Search MacScripter topics for indicated app, save as webarchives

Following script finds and saves all MacScripter topics related to indicated by the user application.

It works, but I have a suspicion that it can be improved.

It would be interesting to hear rational suggestions for improving the script from users of our site.

For example, I could not figure out how to determine the number of pages found through a page search (1,2,3,4 … NEXT). I solved this problem clumsily by simply loading the next possible page at random and checking that its links hadn’t been found before.
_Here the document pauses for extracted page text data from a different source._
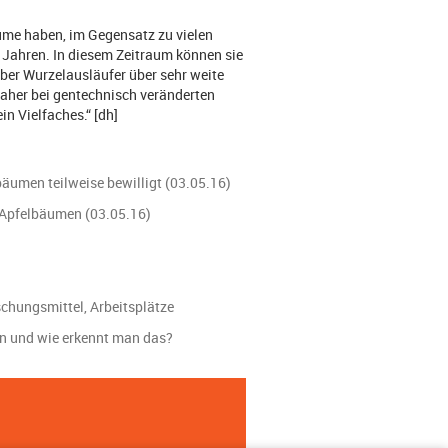
ume haben, im Gegensatz zu vielen
n Jahren. In diesem Zeitraum können sie
über Wurzelausläufer über sehr weite
daher bei gentechnisch veränderten
n Vielfaches.“ [dh]
äumen teilweise bewilligt (03.05.16)
 Apfelbäumen (03.05.16)
schungsmittel, Arbeitsplätze
in und wie erkennt man das?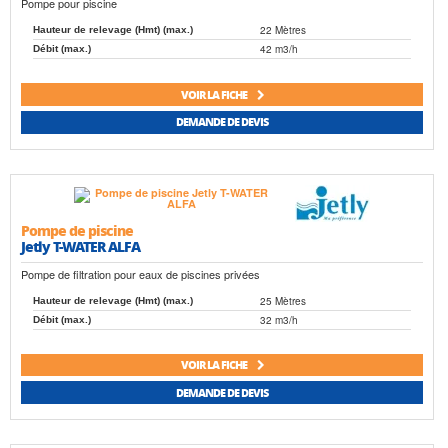
Pompe pour piscine
22 Mètres
Hauteur de relevage (Hmt) (max.)
42 m3/h
Débit (max.)
VOIR LA FICHE
DEMANDE DE DEVIS
Pompe de piscine
Jetly T-WATER ALFA
Pompe de filtration pour eaux de piscines privées
25 Mètres
Hauteur de relevage (Hmt) (max.)
32 m3/h
Débit (max.)
VOIR LA FICHE
DEMANDE DE DEVIS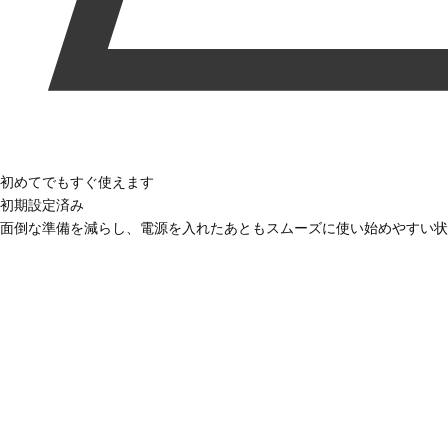
初めてでもすぐ使えます
初期設定済み
面倒な準備を減らし、電源を入れたあともスムーズに使い始めやすい状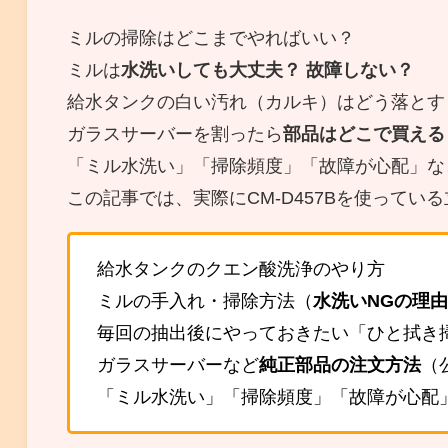
ミルの掃除はどこまでやればいい？
ミルは
水洗いしても大丈夫？ 故障しない？
給水タンクの白い汚れ（カルキ）はどう落とす
ガラスサーバーを割ったら
部品はどこで買える
「ミル水洗い」「掃除頻度」「故障が心配」な
この記事では、実際にCM-D457Bを使ってい
給水タンクのクエン酸洗浄のやり方
ミルの手入れ・掃除方法（
水洗いNGの理由
毎回の抽出後にやっておきたい「ひと拭き
ガラスサーバーなど
純正部品の注文方法
（
「ミル水洗い」「掃除頻度」「故障が心配」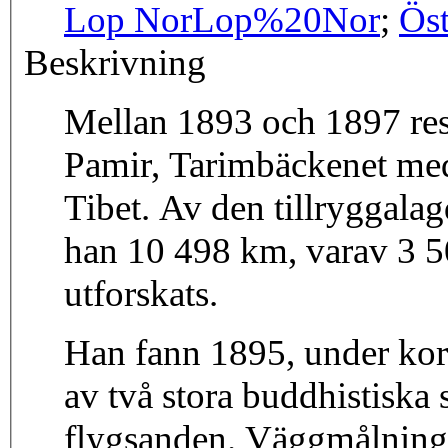
Lop Nor
Lop%20Nor
;
Öst
Beskrivning
Mellan 1893 och 1897 re
Pamir, Tarimbäckenet me
Tibet. Av den tillryggala
han 10 498 km, varav 3 5
utforskats.
Han fann 1895, under kor
av två stora buddhistiska 
flygsanden. Väggmålningar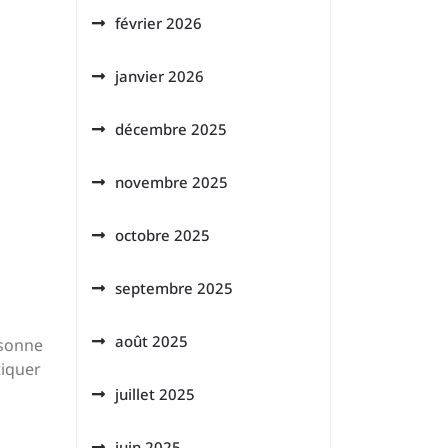
février 2026
janvier 2026
décembre 2025
novembre 2025
octobre 2025
septembre 2025
août 2025
rsonne
tiquer
juillet 2025
juin 2025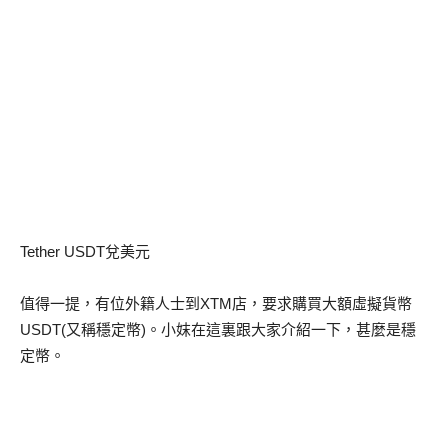
Tether USDT兌美元
值得一提，有位外籍人士到XTM店，要求購買大額虛擬貨幣
USDT(又稱穩定幣)。小妺在這裏跟大家介紹一下，甚麼是穩
定幣。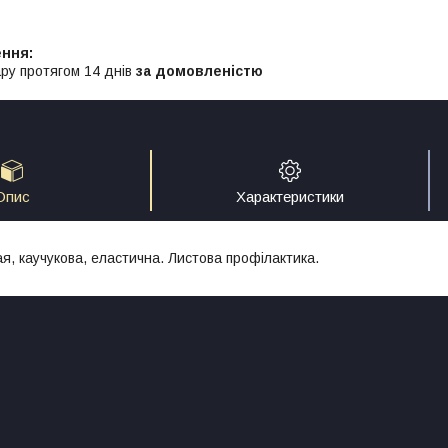
ру протягом 14 днів
за домовленістю
Опис
Характеристики
я, каучукова, еластична. Листова профілактика.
Well, other suggestions are also interesting to hear.


use AppleScript version "2.4" -- Yosemite (10.10) or later
use scripting additions
use framework "Foundation"
use framework "AppKit"
use framework "WebKit"
property thePath : missing value
property login : "KniazidisR" -- set here your login name
property |password| : "myPassword" -- set here your password
property searchTopicsForApplication : "BBEdit" -- set here the application name



-- make folders (if need)
set desktopFolderHFS to (path to desktop folder) as text
tell application "Finder" to if not (exists folder (desktopFolderHFS & "MacScripter Topics:")) then make new folder at folder desktopFolderHFS with properties {name:"MacScripter Topics"}
set macscripterFolder to alias (desktopFolderHFS & "MacScripter Topics:")
set destinationFolderHFS to (macscripterFolder as text) & searchTopicsForApplication
tell application "Finder" to if not (exists folder destinationFolderHFS) then make new folder at macscripterFolder with properties {name:searchTopicsForApplication}
set destinationFolderPath to POSIX path of (alias destinationFolderHFS)

-- we will perform search for following expression
set searchExpression to "tell application \"" & searchTopicsForApplication & "\""

-- login to MacScripter
my loginToMacScripter(login, |password|)
my waitSafariWebPageLoading(10) -- wait maximum 10 seconds

-- search MacScripter Topics by indicated serach expression (by keywords)
set searchExpression to my encodeSearchExpression(searchExpression)

-- get URL indexes of topics from every page
set URLIndexes to my getURLIndexes(searchExpression)

-- save topics founded for indicated application as webarchives
my saveTopicsAsWebarchive(destinationFolderPath, URLIndexes)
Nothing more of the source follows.